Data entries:
• • • • •

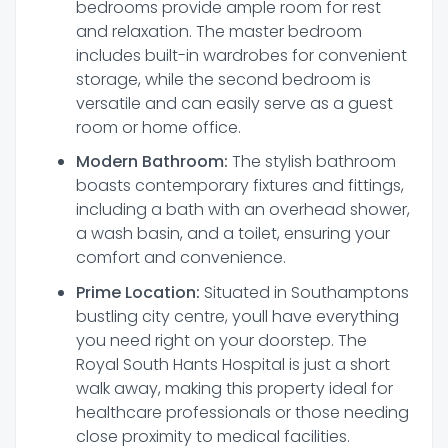
bedrooms provide ample room for rest
and relaxation. The master bedroom
includes built-in wardrobes for convenient
storage, while the second bedroom is
versatile and can easily serve as a guest
room or home office.
Modern Bathroom:
The stylish bathroom
boasts contemporary fixtures and fittings,
including a bath with an overhead shower,
a wash basin, and a toilet, ensuring your
comfort and convenience.
Prime Location:
Situated in Southamptons
bustling city centre, youll have everything
you need right on your doorstep. The
Royal South Hants Hospital is just a short
walk away, making this property ideal for
healthcare professionals or those needing
close proximity to medical facilities.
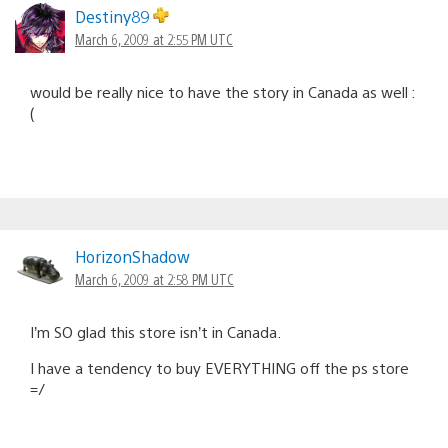
Destiny89
March 6, 2009 at 2:55 PM UTC
would be really nice to have the story in Canada as well :
(
HorizonShadow
March 6, 2009 at 2:58 PM UTC
I’m SO glad this store isn’t in Canada.
I have a tendency to buy EVERYTHING off the ps store
=/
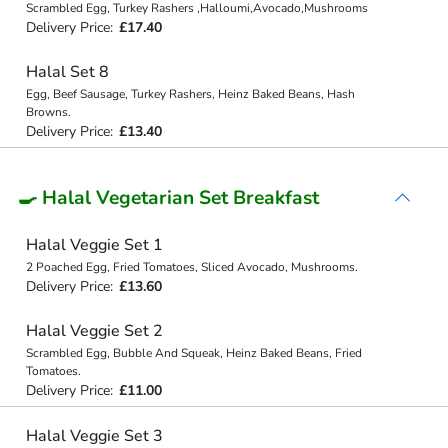
Scrambled Egg, Turkey Rashers ,Halloumi,Avocado,Mushrooms
Delivery Price:
£17.40
Halal Set 8
Egg, Beef Sausage, Turkey Rashers, Heinz Baked Beans, Hash
Browns.
Delivery Price:
£13.40
🍳 Halal Vegetarian Set Breakfast
Halal Veggie Set 1
2 Poached Egg, Fried Tomatoes, Sliced Avocado, Mushrooms.
Delivery Price:
£13.60
Halal Veggie Set 2
Scrambled Egg, Bubble And Squeak, Heinz Baked Beans, Fried
Tomatoes.
Delivery Price:
£11.00
Halal Veggie Set 3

• • • • •

| Aim of the exercise |
Leave out the pictures and copy every record above exactly.

| Written solution |
bedrooms provide ample room for rest
and relaxation. The master bedroom
includes built-in wardrobes for convenient
storage, while the second bedroom is
versatile and can easily serve as a guest
room or home office.
Modern Bathroom:
The stylish bathroom
boasts contemporary fixtures and fittings,
including a bath with an overhead shower,
a wash basin, and a toilet, ensuring your
comfort and convenience.
Prime Location:
Situated in Southamptons
bustling city centre, youll have everything
you need right on your doorstep. The
Royal South Hants Hospital is just a short
walk away, making this property ideal for
healthcare professionals or those needing
close proximity to medical facilities.
Destiny89
March 6, 2009 at 2:55 PM UTC
would be really nice to have the story in Canada as well :
(
HorizonShadow
March 6, 2009 at 2:58 PM UTC
I’m SO glad this store isn’t in Canada.
I have a tendency to buy EVERYTHING off the ps store
=/
Scrambled Egg, Turkey Rashers ,Halloumi,Avocado,Mushrooms
Delivery Price:
£17.40
Halal Set 8
Egg, Beef Sausage, Turkey Rashers, Heinz Baked Beans, Hash
Browns.
Delivery Price:
£13.40
🍳 Halal Vegetarian Set Breakfast
Halal Veggie Set 1
2 Poached Egg, Fried Tomatoes, Sliced Avocado, Mushrooms.
Delivery Price:
£13.60
Halal Veggie Set 2
Scrambled Egg, Bubble And Squeak, Heinz Baked Beans, Fried
Tomatoes.
Delivery Price:
£11.00
Halal Veggie Set 3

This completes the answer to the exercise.